Since $f(x)$ is not monotone either we can find $x_1<x_2<x_3$ such that $$f(x_1)<f(x_2) ~\land~ f(x_2)>f(x_3)$$ or such that $$f(x_1)>f(x_2) ~\land~ f(x_2)<f(x_3).$$ Let's assume the first case (the other is the same).
Notice we can't have $f(x_1)=f(x_3)$ (injectivity), so we can assume $f(x_1)>f(x_3)$ (the other case is the same).
             
             
             
          
Let $I=[x_2,x_3]$.
Assume that $f(I)$ was an interval. Since $f(x_2),f(x_3)\in f(I)$ then for all $y$ satisfying $f(x_2) \geq y\geq f(x_3)$ we must have $y\in f(I)$. This is true in particular for $y=f(x_1)$, since $f(x_1)<f(x_2)$ and we assumed $f(x_1)>f(x_3)$. That is,
$$f(x_1)\in f(I)=f([x_2,x_3])$$
so there is some $t\in [x_2,x_3]$ such that $f(t)=f(x_1)$, which is impossible due to injectivity, so our assumption that $f(I)$ is an interval led to a contradiction.

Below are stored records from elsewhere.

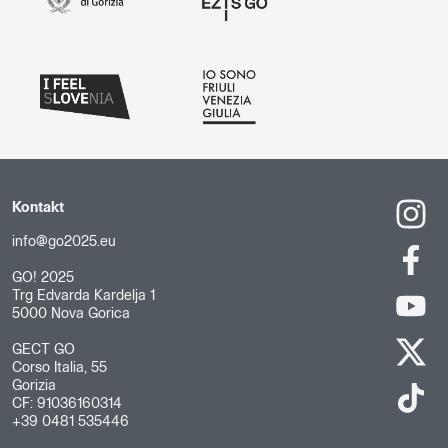
Kontakt
info@go2025.eu
GO! 2025
Trg Edvarda Kardelja 1
5000 Nova Gorica
GECT GO
Corso Italia, 55
Gorizia
CF: 91036160314
+39 0481 535446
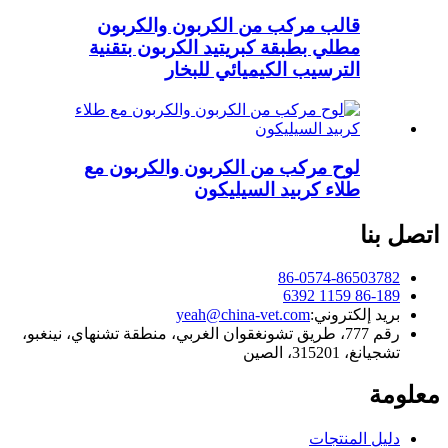
قالب مركب من الكربون والكربون
مطلي بطبقة كبريتيد الكربون بتقنية
الترسيب الكيميائي للبخار
لوح مركب من الكربون والكربون مع
طلاء كربيد السيليكون
اتصل بنا
86-0574-86503782
86-189 1159 6392
بريد إلكتروني:
yeah@china-vet.com
رقم 777، طريق تشونغقوان الغربي، منطقة تشنهاي، نينغبو،
تشجيانغ، 315201، الصين
معلومة
دليل المنتجات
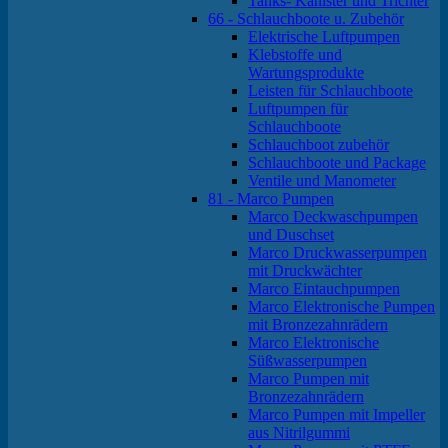
Tanks- Kanister und Trichter
66 - Schlauchboote u. Zubehör
Elektrische Luftpumpen
Klebstoffe und
Wartungsprodukte
Leisten für Schlauchboote
Luftpumpen für
Schlauchboote
Schlauchboot zubehör
Schlauchboote und Package
Ventile und Manometer
81 - Marco Pumpen
Marco Deckwaschpumpen
und Duschset
Marco Druckwasserpumpen
mit Druckwächter
Marco Eintauchpumpen
Marco Elektronische Pumpen
mit Bronzezahnrädern
Marco Elektronische
Süßwasserpumpen
Marco Pumpen mit
Bronzezahnrädern
Marco Pumpen mit Impeller
aus Nitrilgummi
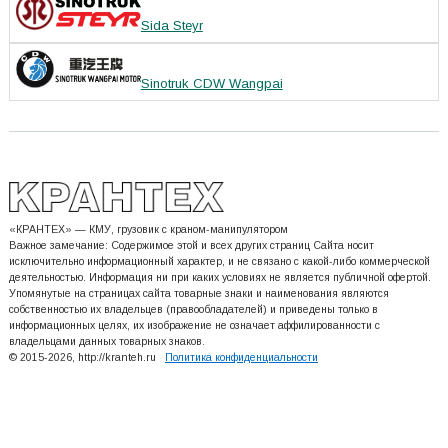
Sida Steyr
Sinotruk CDW Wangpai
«КРАНТЕХ» — КМУ, грузовик с краном-манипулятором
Важное замечание: Содержимое этой и всех других страниц Сайта носит
исключительно информационный характер, и не связано с какой-либо коммерческой
деятельностью. Информация ни при каких условиях не является публичной офертой.
Упомянутые на страницах сайта товарные знаки и наименования являются
собственностью их владельцев (правообладателей) и приведены только в
информационных целях, их изображение не означает аффилированности с
владельцами данных товарных знаков.
© 2015-2026, http://kranteh.ru
Политика конфиденциальности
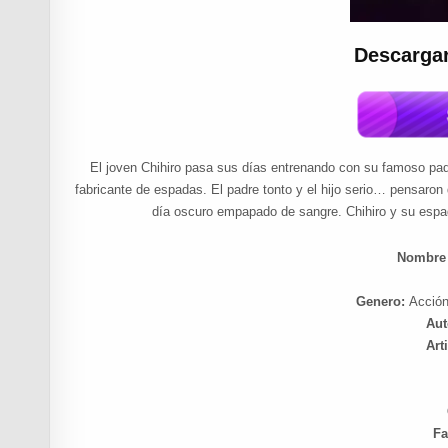
Descarga
El joven Chihiro pasa sus días entrenando con su famoso pad
fabricante de espadas. El padre tonto y el hijo serio… pensaron 
día oscuro empapado de sangre. Chihiro y su esp
Nombre 
Genero:
Acción
Aut
Arti
Fa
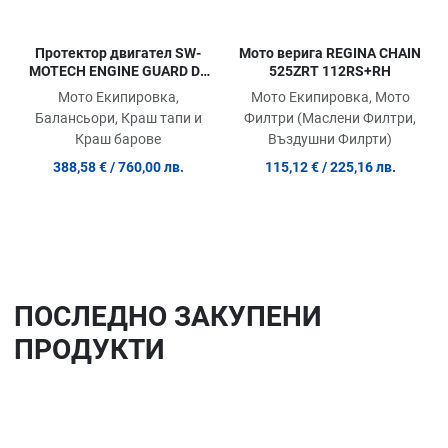
Протектор двигател SW-
Мото верига REGINA CHAIN
MOTECH ENGINE GUARD DL
525ZRT 112RS+RH
1050 ABS
Мото Екипировка,
Мото Екипировка, Мото
Балансьори, Краш тапи и
Филтри (Маслени Филтри,
Краш барове
Въздушни Филрти)
388,58 €
/ 760,00 лв.
115,12 €
/ 225,16 лв.
ПОСЛЕДНO ЗАКУПЕНИ
ПРОДУКТИ
Добави в любими
До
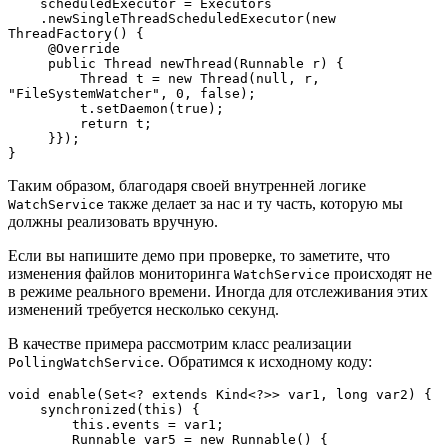
    scheduledExecutor = Executors
    .newSingleThreadScheduledExecutor(new 
ThreadFactory() {
     @Override
     public Thread newThread(Runnable r) {
         Thread t = new Thread(null, r, 
"FileSystemWatcher", 0, false);
         t.setDaemon(true);
         return t;
     }});
}
Таким образом, благодаря своей внутренней логике
также делает за нас и ту часть, которую мы
WatchService
должны реализовать вручную.
Если вы напишите демо при проверке, то заметите, что
изменения файлов мониторинга
происходят не
WatchService
в режиме реального времени. Иногда для отслеживания этих
изменений требуется несколько секунд.
В качестве примера рассмотрим класс реализации
. Обратимся к исходному коду:
PollingWatchService
void enable(Set<? extends Kind<?>> var1, long var2) {
    synchronized(this) {
        this.events = var1;
        Runnable var5 = new Runnable() {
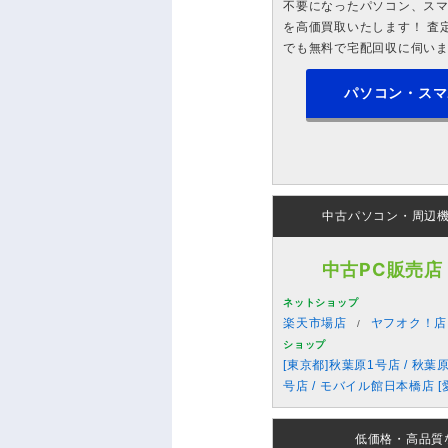
不要になったパソコン、スマホ
を高価買取いたします！ 査定
でも無料で宅配回収に伺い
パソコン・スマ
中古パソコン・周辺
中古PC販売店
ネットショップ
楽天市場店
ヤフオク！店
ショップ
[東京都]秋葉原1号店 / 秋葉
号店 / モバイル館日本橋店 [
低価格・高品質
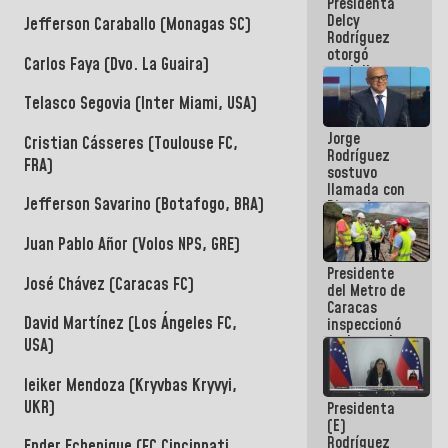
Presidenta
abordar
Delcy
planes de
Jefferson Caraballo (Monagas SC)
Rodríguez
acción
otorgó
Carlos Faya (Dvo. La Guaira)
medalla
"Héroe de
Telasco Segovia (Inter Miami, USA)
Venezuela"
a servidores
Jorge
públicos
Cristian Cásseres (Toulouse FC,
Rodríguez
FRA)
sostuvo
llamada con
Jefferson Savarino (Botafogo, BRA)
Dinorah
Figuera y
acuerdan
Juan Pablo Añor (Volos NPS, GRE)
primer
Presidente
encuentro
José Chávez (Caracas FC)
del Metro de
presencial
Caracas
para el
David Martínez (Los Ángeles FC,
inspeccionó
diálogo
trabajos de
USA)
rehabilitación
y
leiker Mendoza (Kryvbas Kryvyi,
modernización
UKR)
Presidenta
de la vía
(E)
férrea
Rodríguez
Ender Echenique (FC Cincinnati,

A: Suppose that $f(I)$ is an interval for every interval $I\subset (0,\infty)$. Then $f$ maps open intervals in open intervals. In fact, suppose that $f((a,b))=(c,d]$ (the other cases are similar), then either $f((a,f^{-1}(d)])$ or $f([f^{-1}(d),b))$ is not an interval. Hence $f^{-1}$ is a continuous function, thus by the injectivity is strictly monotone. Let say strictly increasing (the decreasing case is the same), then $f$ would be strictly increasing as well, contradicting the assumption $f(x)\cdot f^{-1}(x)=1$.